The task → The listing below has to be output exactly as given, less its pictures.

━━━━━━━━━━━━━━━━

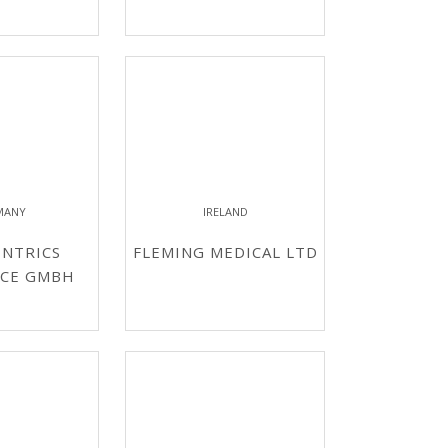
MANY
IRELAND
NTRICS
FLEMING MEDICAL LTD
NCE GMBH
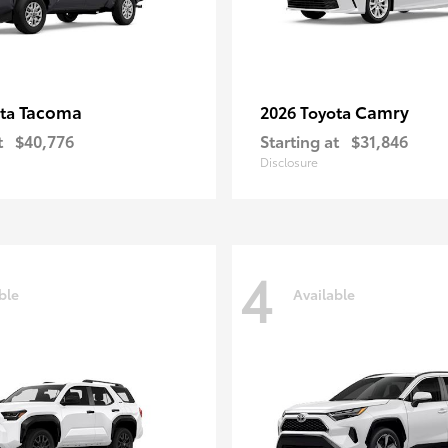
Tacoma
Camry
ota
2026 Toyota
t
$40,776
Starting at
$31,846
Disclosure
4
ble
Available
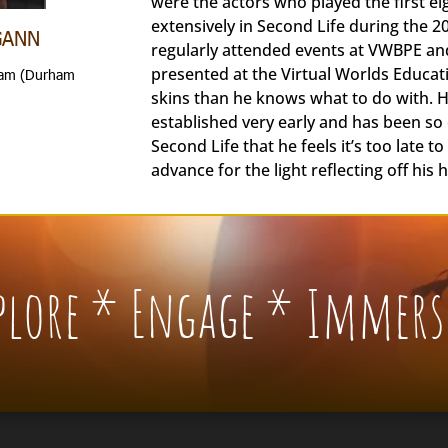
were the actors who played the first e
extensively in Second Life during the 
GANN
regularly attended events at VWBPE a
presented at the Virtual Worlds Educa
rham (Durham
skins than he knows what to do with. H
established very early and has been so c
Second Life that he feels it’s too late t
advance for the light reflecting off his 
xplore * Engage * Immers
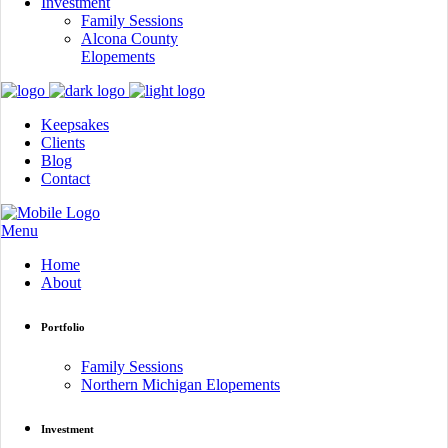
Investment
Family Sessions
Alcona County
Elopements
Keepsakes
Clients
Blog
Contact
Menu
Home
About
Portfolio
Family Sessions
Northern Michigan Elopements
Investment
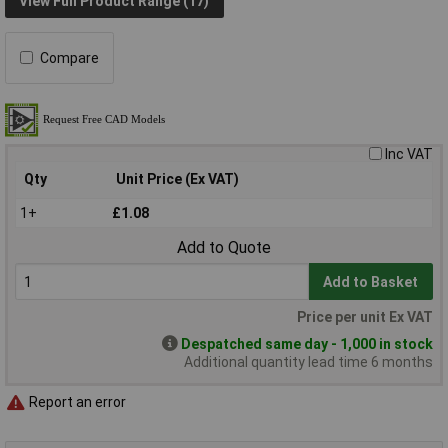
View Full Product Range (17)
Compare
Inc VAT
Qty
Unit Price (Ex VAT)
1+
£1.08
Add to Quote
Add to Basket
Price per unit Ex VAT
Despatched same day - 1,000 in stock
Additional quantity lead time 6 months
Report an error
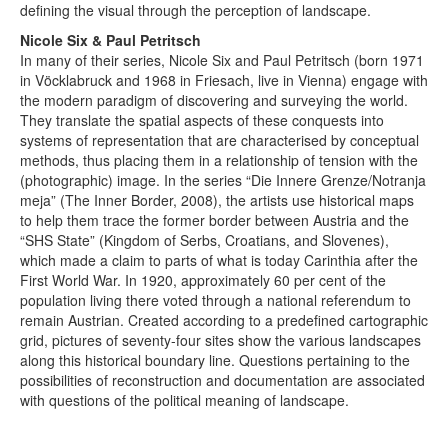
defining the visual through the perception of landscape.
Nicole Six & Paul Petritsch
In many of their series, Nicole Six and Paul Petritsch (born 1971
in Vöcklabruck and 1968 in Friesach, live in Vienna) engage with
the modern paradigm of discovering and surveying the world.
They translate the spatial aspects of these conquests into
systems of representation that are characterised by conceptual
methods, thus placing them in a relationship of tension with the
(photographic) image. In the series “Die Innere Grenze/Notranja
meja” (The Inner Border, 2008), the artists use historical maps
to help them trace the former border between Austria and the
“SHS State” (Kingdom of Serbs, Croatians, and Slovenes),
which made a claim to parts of what is today Carinthia after the
First World War. In 1920, approximately 60 per cent of the
population living there voted through a national referendum to
remain Austrian. Created according to a predefined cartographic
grid, pictures of seventy-four sites show the various landscapes
along this historical boundary line. Questions pertaining to the
possibilities of reconstruction and documentation are associated
with questions of the political meaning of landscape.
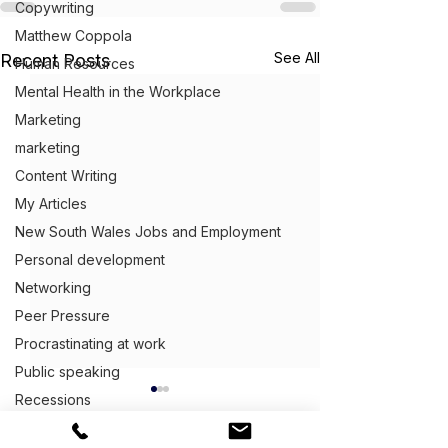
Copywriting
Matthew Coppola
See All
Recent Posts
Human Resources
Mental Health in the Workplace
Marketing
marketing
Content Writing
My Articles
New South Wales Jobs and Employment
Personal development
Networking
Peer Pressure
Procrastinating at work
Public speaking
Recessions
Queensland Jobs and Employment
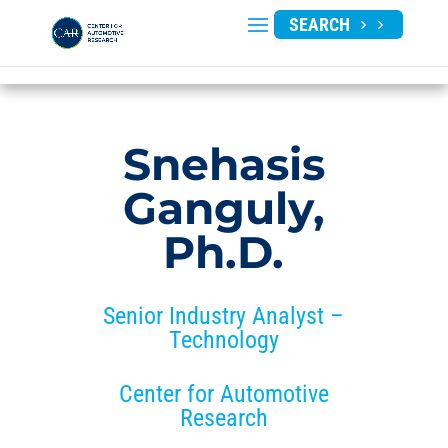
SEARCH
Snehasis
Ganguly,
Ph.D.
Senior Industry Analyst –
Technology
Center for Automotive
Research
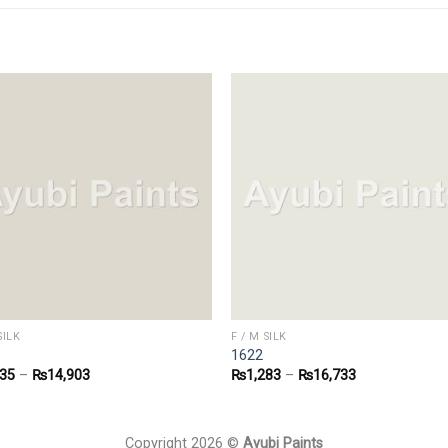
SILK
F / M SILK
1622
135
–
₨
14,903
₨
1,283
–
₨
16,733
Copyright 2026 ©
Ayubi Paints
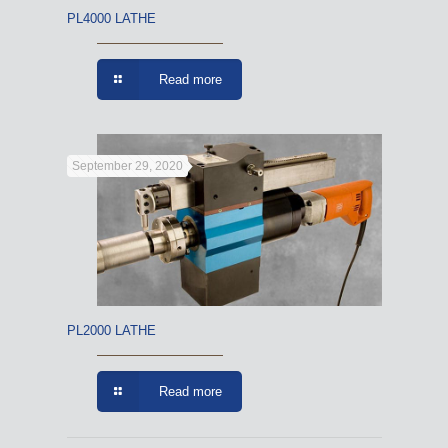
PL4000 LATHE
Read more
September 29, 2020
PL2000 LATHE
Read more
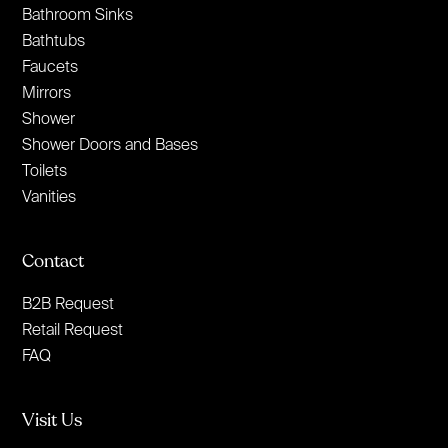
Bathroom Sinks
Bathtubs
Faucets
Mirrors
Shower
Shower Doors and Bases
Toilets
Vanities
Contact
B2B Request
Retail Request
FAQ
Visit Us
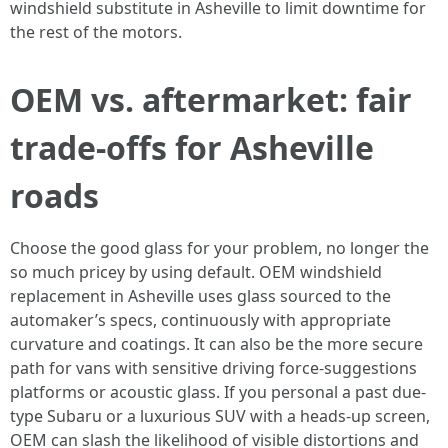
windshield substitute in Asheville to limit downtime for
the rest of the motors.
OEM vs. aftermarket: fair
trade-offs for Asheville
roads
Choose the good glass for your problem, no longer the
so much pricey by using default. OEM windshield
replacement in Asheville uses glass sourced to the
automaker’s specs, continuously with appropriate
curvature and coatings. It can also be the more secure
path for vans with sensitive driving force-suggestions
platforms or acoustic glass. If you personal a past due-
type Subaru or a luxurious SUV with a heads-up screen,
OEM can slash the likelihood of visible distortions and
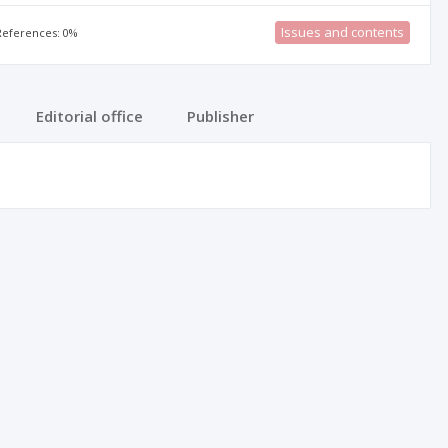
Issues and contents
 References: 0%
Editorial office
Publisher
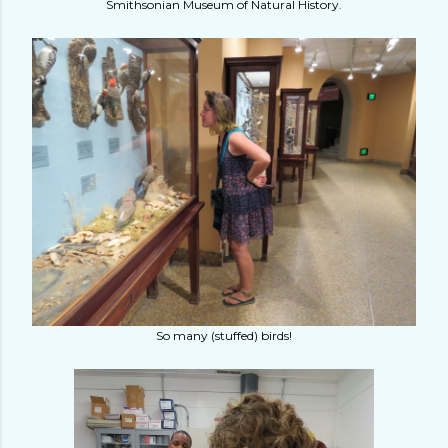
Smithsonian Museum of Natural History.
So many (stuffed) birds!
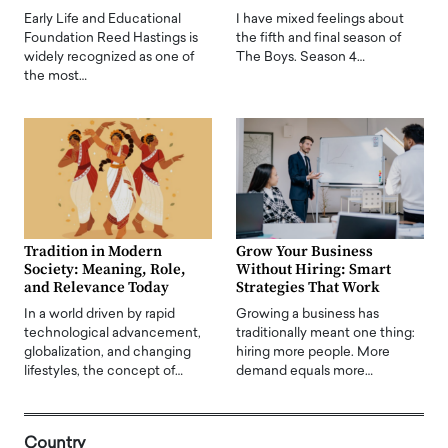
Early Life and Educational
I have mixed feelings about
Foundation Reed Hastings is
the fifth and final season of
widely recognized as one of
The Boys. Season 4…
the most…
Tradition in Modern
Grow Your Business
Society: Meaning, Role,
Without Hiring: Smart
and Relevance Today
Strategies That Work
In a world driven by rapid
Growing a business has
technological advancement,
traditionally meant one thing:
globalization, and changing
hiring more people. More
lifestyles, the concept of…
demand equals more…
Country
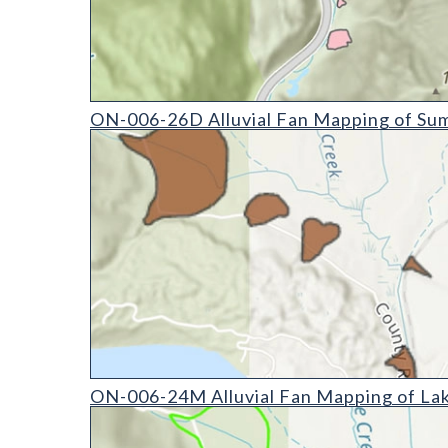
ON-006-26D Alluvial Fan Mapping of Summit Count
ON-006-26D Alluvial Fan Mapping of Sum
ON-006-24M Alluvial Fan Mapping of Lake County,
ON-006-24M Alluvial Fan Mapping of Lak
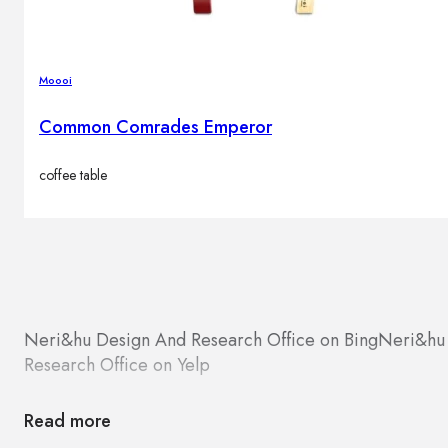
Moooi
Common Comrades Emperor
coffee table
Neri&hu Design And Research Office on Bing
Neri&hu 
Research Office on Yelp
Read more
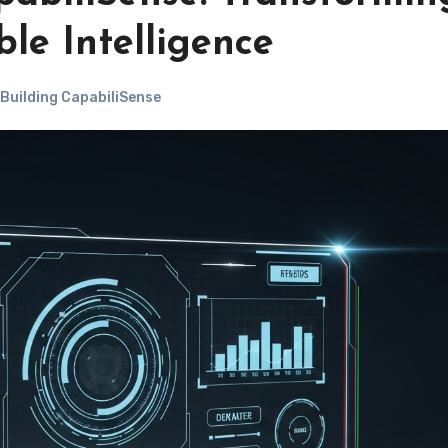
ble Intelligence
 Building CapabiliSense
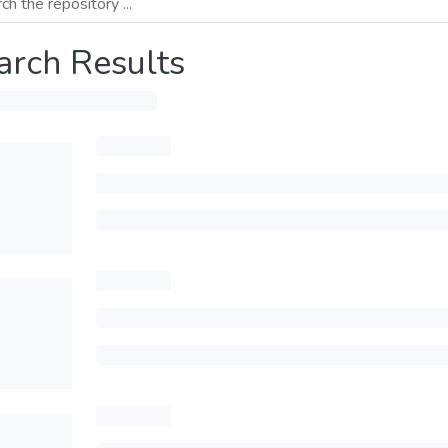
arch Results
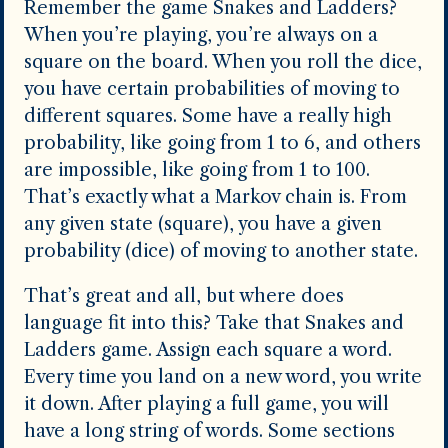
Remember the game Snakes and Ladders?
When you’re playing, you’re always on a
square on the board. When you roll the dice,
you have certain probabilities of moving to
different squares. Some have a really high
probability, like going from 1 to 6, and others
are impossible, like going from 1 to 100.
That’s exactly what a Markov chain is. From
any given state (square), you have a given
probability (dice) of moving to another state.
That’s great and all, but where does
language fit into this? Take that Snakes and
Ladders game. Assign each square a word.
Every time you land on a new word, you write
it down. After playing a full game, you will
have a long string of words. Some sections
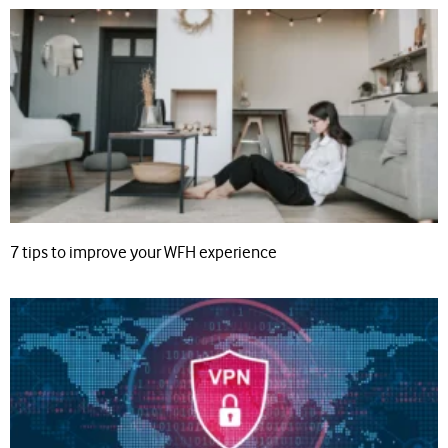
7 tips to improve your WFH experience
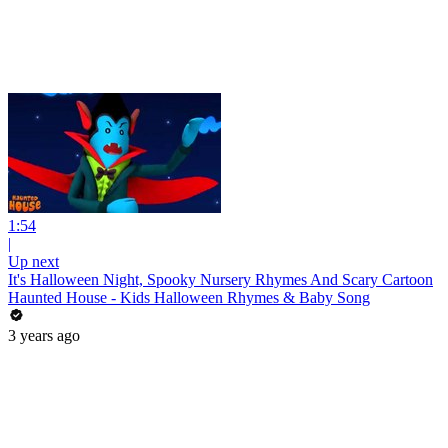
1:54
|
Up next
It's Halloween Night, Spooky Nursery Rhymes And Scary Cartoon
Haunted House - Kids Halloween Rhymes & Baby Song
3 years ago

━━━━━━━━━━━━━━━━

Exercise answer →
MANY
IRELAND
NTRICS
FLEMING MEDICAL LTD
NCE GMBH
Tacoma
Camry
ota
2026 Toyota
t
$40,776
Starting at
$31,846
Disclosure
4
ble
Available
were the actors who played the first e
extensively in Second Life during the 
GANN
regularly attended events at VWBPE a
presented at the Virtual Worlds Educa
rham (Durham
skins than he knows what to do with. H
established very early and has been so c
Second Life that he feels it’s too late t
advance for the light reflecting off his 
xplore * Engage * Immers
Investment
Family Sessions
Alcona County
Elopements
Keepsakes
Clients
Blog
Contact
Menu
Home
About
Portfolio
Family Sessions
Northern Michigan Elopements
Investment
View Full Product Range (17)
Compare
Inc VAT
Qty
Unit Price (Ex VAT)
1+
£1.08
Add to Quote
Add to Basket
Price per unit Ex VAT
Despatched same day - 1,000 in stock
Additional quantity lead time 6 months
Report an error
defining the visual through the perception of landscape.
Nicole Six & Paul Petritsch
In many of their series, Nicole Six and Paul Petritsch (born 1971
in Vöcklabruck and 1968 in Friesach, live in Vienna) engage with
the modern paradigm of discovering and surveying the world.
They translate the spatial aspects of these conquests into
systems of representation that are characterised by conceptual
methods, thus placing them in a relationship of tension with the
(photographic) image. In the series “Die Innere Grenze/Notranja
meja” (The Inner Border, 2008), the artists use historical maps
to help them trace the former border between Austria and the
“SHS State” (Kingdom of Serbs, Croatians, and Slovenes),
which made a claim to parts of what is today Carinthia after the
First World War. In 1920, approximately 60 per cent of the
population living there voted through a national referendum to
remain Austrian. Created according to a predefined cartographic
grid, pictures of seventy-four sites show the various landscapes
along this historical boundary line. Questions pertaining to the
possibilities of reconstruction and documentation are associated
with questions of the political meaning of landscape.
Copywriting
Matthew Coppola
See All
Recent Posts
Human Resources
Mental Health in the Workplace
Marketing
marketing
Content Writing
My Articles
New South Wales Jobs and Employment
Personal development
Networking
Peer Pressure
Procrastinating at work
Public speaking
Recessions
Queensland Jobs and Employment
SEARCH
Snehasis
Ganguly,
Ph.D.
Senior Industry Analyst –
Technology
Center for Automotive
Research
SILK
F / M SILK
1622
135
–
₨
14,903
₨
1,283
–
₨
16,733
Copyright 2026 ©
Ayubi Paints
PL4000 LATHE
Read more
September 29, 2020
PL2000 LATHE
Read more
Bathroom Sinks
Bathtubs
Faucets
Mirrors
Shower
Shower Doors and Bases
Toilets
Vanities
Contact
B2B Request
Retail Request
FAQ
Visit Us
windshield substitute in Asheville to limit downtime for
the rest of the motors.
OEM vs. aftermarket: fair
trade-offs for Asheville
roads
Choose the good glass for your problem, no longer the
so much pricey by using default. OEM windshield
replacement in Asheville uses glass sourced to the
automaker’s specs, continuously with appropriate
curvature and coatings. It can also be the more secure
path for vans with sensitive driving force-suggestions
platforms or acoustic glass. If you personal a past due-
type Subaru or a luxurious SUV with a heads-up screen,
OEM can slash the likelihood of visible distortions and
Issues and contents
 References: 0%
Editorial office
Publisher
Smithsonian Museum of Natural History.
So many (stuffed) birds!
Early Life and Educational
I have mixed feelings about
Foundation Reed Hastings is
the fifth and final season of
widely recognized as one of
The Boys. Season 4…
the most…
Tradition in Modern
Grow Your Business
Society: Meaning, Role,
Without Hiring: Smart
and Relevance Today
Strategies That Work
In a world driven by rapid
Growing a business has
technological advancement,
traditionally meant one thing:
globalization, and changing
hiring more people. More
lifestyles, the concept of…
demand equals more…
Country
ON-006-26D Alluvial Fan Mapping of Summit Count
ON-006-26D Alluvial Fan Mapping of Sum
ON-006-24M Alluvial Fan Mapping of Lake County,
ON-006-24M Alluvial Fan Mapping of Lak
Moooi
Common Comrades Emperor
coffee table
Neri&hu Design And Research Office on Bing
Neri&hu 
Research Office on Yelp
Read more
ble Intelligence
 Building CapabiliSense
arch Results
Remember the game Snakes and Ladders?
When you’re playing, you’re always on a
square on the board. When you roll the dice,
you have certain probabilities of moving to
different squares. Some have a really high
probability, like going from 1 to 6, and others
are impossible, like going from 1 to 100.
That’s exactly what a Markov chain is. From
any given state (square), you have a given
probability (dice) of moving to another state.
That’s great and all, but where does
language fit into this? Take that Snakes and
Ladders game. Assign each square a word.
Every time you land on a new word, you write
it down. After playing a full game, you will
have a long string of words. Some sections
7 tips to improve your WFH experience
1:54
|
Up next
It's Halloween Night, Spooky Nursery Rhymes And Scary Cartoon
Haunted House - Kids Halloween Rhymes & Baby Song
3 years ago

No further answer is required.